Это был удар наугад, ему навстречу. По счастливой случайности клинок угодил в его жуткую башку, в мозг. Когда он замертво рухнул у моих ног, я не поверил своим глазам. Я был спасен!
Через пять минут мне уже удалось разрубить опутывавший меня тарэль и освободиться от него. Я спустился на ближайший сук. Сердце бешено билось, сил не было. Я отдохнул полчаса, а потом продолжил свой бесконечный спуск в этом ужасном лесу.
Какие опасности могли поджидать меня впереди? Я знал, что в этом грандиозном лесу живут и другие чудовища. Огромные паутины, способные выдержать даже быка, были рассчитаны не только на людей. Вчера я видел мощную птицу. Будь она хищной, то представляла бы не меньшую опасность, чем тарго. Но сейчас в первую очередь надо было опасаться тех хищников, что выходят на охоту ночью.
Я спускался все ниже и ниже и чувствовал, как с каждым движением иссякают мое терпение и силы.
Схватка с тарго совсем изнурила меня, но останавливаться было страшно. Надолго ли меня еще хватит, прежде чем я упаду замертво?
Силы были уже совсем на исходе, когда вдруг мои ноги ступили на твердую почву. Поначалу я в это даже не поверил, но, оглядевшись, убедился, что действительно стою на земле. Наконец-то, после месячного пребывания на Венере, мне удалось достичь поверхности планеты! Вокруг не было видно почти ничего – только стволы гигантских деревьев. Ноги утопали в мягком ковре опавшей листвы. Я отвязал тело Камлота, положил своего несчастного друга на землю, лег рядом с ним и тут же уснул.
Когда я проснулся, было уже светло.
Я огляделся и ничего не увидел, кроме увядших листьев меж гигантских стволов. Не буду описывать эту картину в подробностях, чтобы вы не усомнились в правдивости моего рассказа, но ведь стволы и должны быть огромными, учитывая небывалую высоту деревьев.
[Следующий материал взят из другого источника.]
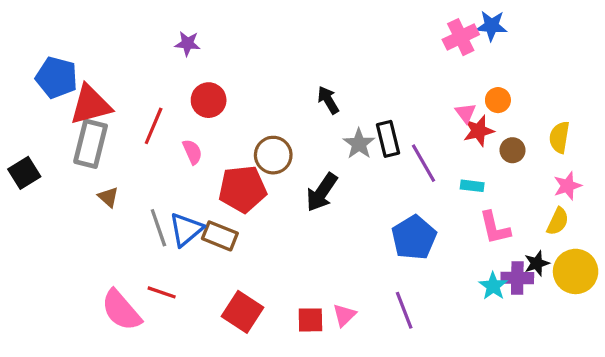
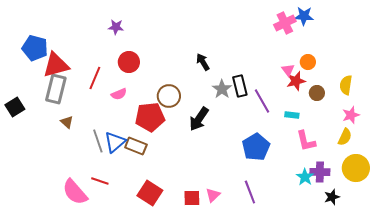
pink semicircle: (192, 152) -> (119, 94), turned 91
black star: (537, 263) -> (332, 197), moved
Некоторые из них достигали высоты в шесть тысяч футов, их вершины терялись в вечном тумане нижнего слоя венерианских облаков.
Чтобы вы могли представить размеры этих гигантов растительного мира, я скажу, что насчитал тысячу шагов, обходя комель одного из них, а это составляет, грубо говоря, тысячу футов в диаметре. И таких деревьев было немало. Дерево диаметром в три фута казалось просто молодым побегом. Вот и верь заявлениям ученых, что на Венере нет растительности!
Элементарные познания в физике и еще более поверхностные в ботанике подсказывали мне, что таких высоких деревьев не может быть. Ну что ж, видимо, на Венере существовало нечто такое, из-за чего невозможное становилось возможным. Пытаясь понять, как это могло произойти, и проводя аналогию с природой Земли, я пришел к некоторым заключениям, которые, по моему мнению, могут объяснить этот феномен. Венерианским деревьям во время роста приходилось преодолевать меньшую силу притяжения планеты. Кроме того, они имели возможность получать через свои вершины из облачного слоя достаточное количество углекислоты. То есть выстраивалась отличная система для процесса фотосинтеза.
Но должен признаться, что в тот момент эти размышления меня не очень занимали. В первую очередь мне было необходимо позаботиться о себе и о бедном Камлоте. Как быть с его телом?